As Taj Mahal closes, Online Gambling is here to Stay

October 10th, 2019 Popular Casino Table Games

Like the Monty Burns casino, betting at actual, physical, brick-and-mortar casino is an activity that is imploding on itself, and the latest example is the closing of the Trump Taj Mahal Casino Resorts in Atlantic City. Online gambling, on the other hand, it’s where it’s at. Billionaire Carl Icahn bought the Taj Mahal and other Trump properties in 2014, and has been mired in negotiating a new labor deal, healthcare, and a funding of pension benefits ever since, until he eventually decided that it was cheaper to just close the thing.

Taj Mahal and other Trump Casinos

The Taj Mahal and other Trump casinos like the Trump Plaza have endured never-ending lows and restructurings as Atlantic City has been more of a Fallout than a New Vegas – just like Louis Malle envisioned it as early as 1980. Remember how excited we were when the Taj Mahal opened? Then a week later we just forgot about it. Gone are such headliners as Little Timmy and the Shebangs ,the Shebangs, and the New Shebangs featuring Big Timmy. One thing’s for sure and it’s that Icahn is not thinking his employees. All the cardsharps, bottom dealers and shills. Where will they go? They won’t be managing Icahn’s chain of nursing homes.

Job Loss

Approximately 3,000 workers lost their jobs, bringing the total jobs lost by Atlantic City casino closings to 11,000 since 2014. Hopefully many of them have found and will find a place in the budding online gambling industry. However, this is not one of the many things that one could blame on Republican presidential candidate Donald Trump. As a matter of fact, the Donald lost control of the casino more than a decade ago and tried unsuccessfully to remove his name from the property. One can only wonder if they would have changed the name to the Alan Smithee Taj Mahal Casino Resorts.

Atlantic City Casino

The Taj Mahal won more from gamblers than any other Atlantic City casino since it opened in 1990 until the opening of the Borgata in 2003. It went bankrupt a few times, but then so did most Atlantic City casino at one point or another. Business was good for the most part; so good in fact that many other states threw their hats in the ring, including Connecticut in 1993, Delaware in 1996, New York in 2004, Pennsylvania in 2006, and Maryland in 2011.

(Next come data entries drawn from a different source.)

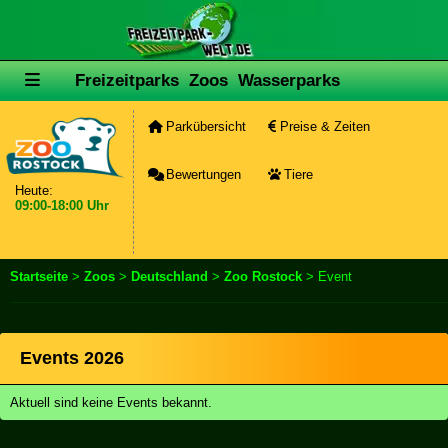
Freizeitparks
Zoos
Wasserparks
Parkübersicht
Preise & Zeiten
Bewertungen
Tiere
Heute:
09:00-18:00 Uhr
Startseite
>
Zoos
>
Deutschland
>
Zoo Rostock
> Event
Events 2026
Aktuell sind keine Events bekannt.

Atlantic City’s gaming profit dropped to $2.6 billion last year from $5.2 in 2006. Quite possibly more than a few people will find in all of this an allegory of what the future will hold for the United States should the Donald be elected president. These people are crackpots. If it’s jackpots and not crackpots that you want, though, you can find them at online gambling casinos.